#### Task description
Beginning with the line that has "dengan standar kualitas", please write out each remaining line of the listing below, word for word.

####################

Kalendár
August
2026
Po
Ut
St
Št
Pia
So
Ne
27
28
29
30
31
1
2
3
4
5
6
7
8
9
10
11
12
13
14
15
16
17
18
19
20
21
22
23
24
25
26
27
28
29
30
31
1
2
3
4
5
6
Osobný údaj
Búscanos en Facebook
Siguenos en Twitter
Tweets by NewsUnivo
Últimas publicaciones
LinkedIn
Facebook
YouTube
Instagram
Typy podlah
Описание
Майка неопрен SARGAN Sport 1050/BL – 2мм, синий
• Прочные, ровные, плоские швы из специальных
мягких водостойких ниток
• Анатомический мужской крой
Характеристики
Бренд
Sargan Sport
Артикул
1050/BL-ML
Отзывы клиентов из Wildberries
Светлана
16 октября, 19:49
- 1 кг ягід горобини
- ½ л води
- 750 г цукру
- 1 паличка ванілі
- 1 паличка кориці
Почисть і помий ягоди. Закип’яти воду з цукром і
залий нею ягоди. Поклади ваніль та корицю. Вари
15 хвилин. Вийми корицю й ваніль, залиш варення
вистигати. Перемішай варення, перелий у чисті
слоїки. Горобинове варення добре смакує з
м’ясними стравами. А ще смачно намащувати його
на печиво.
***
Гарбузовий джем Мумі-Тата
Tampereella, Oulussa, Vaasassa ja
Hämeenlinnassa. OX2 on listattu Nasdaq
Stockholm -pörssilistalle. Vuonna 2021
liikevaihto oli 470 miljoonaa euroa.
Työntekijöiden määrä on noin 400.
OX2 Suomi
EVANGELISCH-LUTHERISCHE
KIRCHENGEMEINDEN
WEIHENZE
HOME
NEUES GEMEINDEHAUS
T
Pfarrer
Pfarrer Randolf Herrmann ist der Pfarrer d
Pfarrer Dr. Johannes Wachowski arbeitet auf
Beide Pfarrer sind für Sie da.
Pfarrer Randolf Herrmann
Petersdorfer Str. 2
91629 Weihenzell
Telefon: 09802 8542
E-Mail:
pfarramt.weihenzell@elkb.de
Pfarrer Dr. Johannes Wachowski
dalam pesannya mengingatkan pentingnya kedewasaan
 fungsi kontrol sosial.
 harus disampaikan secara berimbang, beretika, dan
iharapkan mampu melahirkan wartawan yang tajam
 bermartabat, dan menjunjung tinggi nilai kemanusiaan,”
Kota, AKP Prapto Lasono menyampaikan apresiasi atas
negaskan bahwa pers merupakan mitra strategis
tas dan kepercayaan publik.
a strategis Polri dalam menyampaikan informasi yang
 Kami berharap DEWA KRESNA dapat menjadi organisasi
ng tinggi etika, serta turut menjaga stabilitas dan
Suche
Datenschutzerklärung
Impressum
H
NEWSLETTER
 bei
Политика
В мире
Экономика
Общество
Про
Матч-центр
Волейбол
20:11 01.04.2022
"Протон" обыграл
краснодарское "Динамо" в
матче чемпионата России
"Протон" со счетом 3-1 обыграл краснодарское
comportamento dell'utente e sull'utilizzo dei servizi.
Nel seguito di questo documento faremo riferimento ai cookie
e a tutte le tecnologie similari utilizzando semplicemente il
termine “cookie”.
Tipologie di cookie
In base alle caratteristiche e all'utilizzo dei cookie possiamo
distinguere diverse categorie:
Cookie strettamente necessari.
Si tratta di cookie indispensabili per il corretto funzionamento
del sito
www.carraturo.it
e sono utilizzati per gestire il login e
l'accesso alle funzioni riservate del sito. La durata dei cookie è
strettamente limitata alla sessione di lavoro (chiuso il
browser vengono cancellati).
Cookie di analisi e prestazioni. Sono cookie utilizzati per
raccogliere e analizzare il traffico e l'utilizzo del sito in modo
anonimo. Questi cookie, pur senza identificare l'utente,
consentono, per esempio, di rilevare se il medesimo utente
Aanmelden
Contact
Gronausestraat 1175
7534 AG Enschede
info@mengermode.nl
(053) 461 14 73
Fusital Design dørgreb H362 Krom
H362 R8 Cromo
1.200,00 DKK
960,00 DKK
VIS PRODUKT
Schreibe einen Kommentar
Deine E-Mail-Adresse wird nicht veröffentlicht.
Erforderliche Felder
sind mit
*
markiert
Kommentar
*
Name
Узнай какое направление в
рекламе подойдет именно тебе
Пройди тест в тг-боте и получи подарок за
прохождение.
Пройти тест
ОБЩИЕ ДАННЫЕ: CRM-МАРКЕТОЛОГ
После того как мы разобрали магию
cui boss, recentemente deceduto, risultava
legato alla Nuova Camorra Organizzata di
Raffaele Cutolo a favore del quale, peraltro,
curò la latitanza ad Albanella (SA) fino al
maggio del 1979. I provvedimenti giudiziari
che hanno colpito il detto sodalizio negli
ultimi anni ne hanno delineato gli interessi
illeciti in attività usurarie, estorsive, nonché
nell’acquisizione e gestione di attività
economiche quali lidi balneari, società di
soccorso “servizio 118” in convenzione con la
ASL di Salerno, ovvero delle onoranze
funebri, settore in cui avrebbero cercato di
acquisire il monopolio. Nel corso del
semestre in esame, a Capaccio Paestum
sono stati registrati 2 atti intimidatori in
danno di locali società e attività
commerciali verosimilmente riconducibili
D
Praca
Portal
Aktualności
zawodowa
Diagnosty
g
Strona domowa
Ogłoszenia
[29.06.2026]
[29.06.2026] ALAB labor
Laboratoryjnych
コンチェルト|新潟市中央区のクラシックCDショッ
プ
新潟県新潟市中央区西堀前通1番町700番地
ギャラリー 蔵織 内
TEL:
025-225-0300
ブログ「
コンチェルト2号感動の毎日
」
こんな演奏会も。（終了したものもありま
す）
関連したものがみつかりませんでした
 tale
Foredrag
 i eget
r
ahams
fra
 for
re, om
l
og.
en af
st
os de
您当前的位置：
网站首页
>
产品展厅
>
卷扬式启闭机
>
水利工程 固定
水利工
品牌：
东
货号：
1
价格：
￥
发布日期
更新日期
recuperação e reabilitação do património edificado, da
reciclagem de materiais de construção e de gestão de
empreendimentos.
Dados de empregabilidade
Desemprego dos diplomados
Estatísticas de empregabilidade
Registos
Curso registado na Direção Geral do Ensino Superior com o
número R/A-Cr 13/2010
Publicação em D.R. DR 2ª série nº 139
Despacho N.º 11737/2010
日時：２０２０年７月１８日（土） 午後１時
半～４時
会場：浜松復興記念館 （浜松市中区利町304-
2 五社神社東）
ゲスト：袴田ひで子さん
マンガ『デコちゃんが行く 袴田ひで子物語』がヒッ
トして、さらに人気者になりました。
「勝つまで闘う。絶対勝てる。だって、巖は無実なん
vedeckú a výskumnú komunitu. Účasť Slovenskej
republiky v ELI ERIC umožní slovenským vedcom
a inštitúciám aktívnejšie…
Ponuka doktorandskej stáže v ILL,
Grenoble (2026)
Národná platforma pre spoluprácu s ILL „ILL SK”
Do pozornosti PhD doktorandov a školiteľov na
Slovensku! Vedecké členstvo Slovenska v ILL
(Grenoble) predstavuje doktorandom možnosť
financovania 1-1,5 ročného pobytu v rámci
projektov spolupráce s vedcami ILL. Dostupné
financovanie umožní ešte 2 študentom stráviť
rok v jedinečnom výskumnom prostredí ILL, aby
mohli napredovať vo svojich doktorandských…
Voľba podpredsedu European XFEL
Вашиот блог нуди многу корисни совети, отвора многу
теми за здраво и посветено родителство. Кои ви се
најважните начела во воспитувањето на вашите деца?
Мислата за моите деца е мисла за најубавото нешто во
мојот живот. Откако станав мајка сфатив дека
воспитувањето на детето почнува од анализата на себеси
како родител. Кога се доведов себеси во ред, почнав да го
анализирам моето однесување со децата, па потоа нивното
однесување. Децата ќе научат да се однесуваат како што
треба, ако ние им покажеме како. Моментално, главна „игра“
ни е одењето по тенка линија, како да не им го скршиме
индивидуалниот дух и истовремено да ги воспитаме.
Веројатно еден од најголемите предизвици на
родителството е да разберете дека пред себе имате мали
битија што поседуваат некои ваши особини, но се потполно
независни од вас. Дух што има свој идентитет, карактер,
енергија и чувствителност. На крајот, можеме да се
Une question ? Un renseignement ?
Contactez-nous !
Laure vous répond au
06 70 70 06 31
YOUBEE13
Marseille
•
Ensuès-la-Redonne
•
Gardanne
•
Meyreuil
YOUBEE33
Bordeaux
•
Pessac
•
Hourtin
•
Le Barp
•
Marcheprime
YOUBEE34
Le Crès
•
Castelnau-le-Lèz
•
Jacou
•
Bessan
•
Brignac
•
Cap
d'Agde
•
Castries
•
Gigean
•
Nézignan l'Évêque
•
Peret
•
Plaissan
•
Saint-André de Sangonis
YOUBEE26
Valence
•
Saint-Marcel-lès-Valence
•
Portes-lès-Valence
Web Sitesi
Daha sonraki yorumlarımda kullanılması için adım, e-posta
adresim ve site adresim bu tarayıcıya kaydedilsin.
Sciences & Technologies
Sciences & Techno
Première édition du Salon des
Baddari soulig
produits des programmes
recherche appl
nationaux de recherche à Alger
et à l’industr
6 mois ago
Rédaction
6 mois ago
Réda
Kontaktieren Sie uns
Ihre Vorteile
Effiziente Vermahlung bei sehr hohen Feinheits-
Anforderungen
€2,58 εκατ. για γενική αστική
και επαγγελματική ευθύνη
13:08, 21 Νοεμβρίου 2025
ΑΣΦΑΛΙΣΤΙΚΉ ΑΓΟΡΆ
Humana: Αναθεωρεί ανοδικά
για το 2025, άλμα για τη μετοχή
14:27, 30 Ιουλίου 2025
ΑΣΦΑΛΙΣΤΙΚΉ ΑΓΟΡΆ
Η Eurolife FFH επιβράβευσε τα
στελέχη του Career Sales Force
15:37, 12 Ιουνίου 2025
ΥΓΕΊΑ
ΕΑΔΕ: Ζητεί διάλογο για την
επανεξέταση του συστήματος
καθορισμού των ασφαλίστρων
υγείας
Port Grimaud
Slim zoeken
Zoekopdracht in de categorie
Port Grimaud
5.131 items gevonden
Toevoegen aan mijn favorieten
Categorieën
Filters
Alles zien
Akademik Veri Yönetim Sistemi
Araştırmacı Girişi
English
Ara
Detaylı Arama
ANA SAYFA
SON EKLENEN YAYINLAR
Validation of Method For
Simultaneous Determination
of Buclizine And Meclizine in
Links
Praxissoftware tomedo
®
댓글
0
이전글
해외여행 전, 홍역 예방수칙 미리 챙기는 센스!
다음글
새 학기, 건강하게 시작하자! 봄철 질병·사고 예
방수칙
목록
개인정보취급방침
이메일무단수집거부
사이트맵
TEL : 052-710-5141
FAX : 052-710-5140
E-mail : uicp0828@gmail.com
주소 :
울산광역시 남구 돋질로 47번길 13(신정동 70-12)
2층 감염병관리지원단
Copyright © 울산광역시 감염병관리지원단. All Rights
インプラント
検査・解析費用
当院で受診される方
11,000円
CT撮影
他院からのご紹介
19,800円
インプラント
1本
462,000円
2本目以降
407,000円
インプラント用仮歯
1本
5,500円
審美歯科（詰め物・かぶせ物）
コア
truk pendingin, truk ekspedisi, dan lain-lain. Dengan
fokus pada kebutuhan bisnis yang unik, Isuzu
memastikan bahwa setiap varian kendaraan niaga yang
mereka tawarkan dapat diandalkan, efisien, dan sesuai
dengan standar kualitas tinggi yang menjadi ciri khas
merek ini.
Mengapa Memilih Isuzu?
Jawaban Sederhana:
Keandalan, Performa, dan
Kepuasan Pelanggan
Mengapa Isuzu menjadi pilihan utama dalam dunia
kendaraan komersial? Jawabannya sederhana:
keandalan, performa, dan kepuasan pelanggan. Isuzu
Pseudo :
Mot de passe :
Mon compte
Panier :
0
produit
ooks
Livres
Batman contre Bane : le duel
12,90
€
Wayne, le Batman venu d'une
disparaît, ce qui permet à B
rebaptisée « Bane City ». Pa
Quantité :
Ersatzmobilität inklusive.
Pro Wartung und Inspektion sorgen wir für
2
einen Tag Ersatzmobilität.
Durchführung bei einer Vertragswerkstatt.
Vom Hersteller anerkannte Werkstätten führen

####################

#### Solved problem
dengan standar kualitas tinggi yang menjadi ciri khas
merek ini.
Mengapa Memilih Isuzu?
Jawaban Sederhana:
Keandalan, Performa, dan
Kepuasan Pelanggan
Mengapa Isuzu menjadi pilihan utama dalam dunia
kendaraan komersial? Jawabannya sederhana:
keandalan, performa, dan kepuasan pelanggan. Isuzu
Pseudo :
Mot de passe :
Mon compte
Panier :
0
produit
ooks
Livres
Batman contre Bane : le duel
12,90
€
Wayne, le Batman venu d'une
disparaît, ce qui permet à B
rebaptisée « Bane City ». Pa
Quantité :
Ersatzmobilität inklusive.
Pro Wartung und Inspektion sorgen wir für
2
einen Tag Ersatzmobilität.
Durchführung bei einer Vertragswerkstatt.
Vom Hersteller anerkannte Werkstätten führen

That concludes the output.